Effect of composting on the conjugative transmission of sulfonamide resistance and sulfonamide-resistant bacterial population

The effect of composting practice on reducing the health risk of manure-derived antibiotic resistance is mainly assessed based on the abundance of antibiotic resistance determinants. This study evaluated the impact of industrial thermophilic manure composting in controlling the risk of sulfonamide resistance (SR) by identifying the patterns of horizontal gene transfer events via conjugation experiments and analyzing the community distribution of sulfonamide-selectively cultured bacteria (SRB) via 16S rRNA sequencing. Results showed that composting removed 75.9% of sulfonamide residues and inhibited the transfer of SR from manure to an Escherichia coli recipient, with variation according to the resistance gene. Composting decreased the abundances and conjugative transfer of sul2 and intI1 effectively but not that of sul1, which is essential for E. coli SR acquisition, and it was more effective in suppressing the co transfer of sul1 with sul2/intI1 rather than the transfer of sul1 individually. Besides, it was found that SRB community responded more effectively to composting when compared with the total bacterial community. The SRB in raw compost showed a predominance of Proteobacteria, whereas the SRB in mature compost mirrored the total bacteria community. Bacillus anthracis, a major sulfonamide-resistant pathogen, was enriched after composting.
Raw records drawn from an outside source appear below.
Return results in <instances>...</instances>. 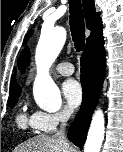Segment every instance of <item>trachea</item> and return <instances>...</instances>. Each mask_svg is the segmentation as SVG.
Returning a JSON list of instances; mask_svg holds the SVG:
<instances>
[{
	"label": "trachea",
	"instance_id": "obj_1",
	"mask_svg": "<svg viewBox=\"0 0 123 152\" xmlns=\"http://www.w3.org/2000/svg\"><path fill=\"white\" fill-rule=\"evenodd\" d=\"M70 30L76 50L82 51L85 45V24L80 0H69Z\"/></svg>",
	"mask_w": 123,
	"mask_h": 152
}]
</instances>
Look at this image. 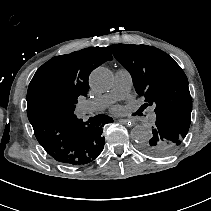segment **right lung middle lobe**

Overall, composting failed to reduce the risks of sul1 and sulfonamide-resistant pathogenic bacteria effectively, which should be essential targets to optimize manure composting for decreasing the dissemination of antibiotic resistance. (C) 2020 Elsevier Ltd. All rights reserved.

Automated summary

Composting was effective in reducing sulfonamide residues and inhibiting the transfer of specific antibiotic resistance genes, but was not as effective in reducing the risks of certain resistant pathogens. Further optimization is needed to target sul1 and sulfonamide-resistant pathogenic bacteria for better outcomes in manure composting to decrease antibiotic resistance dissemination.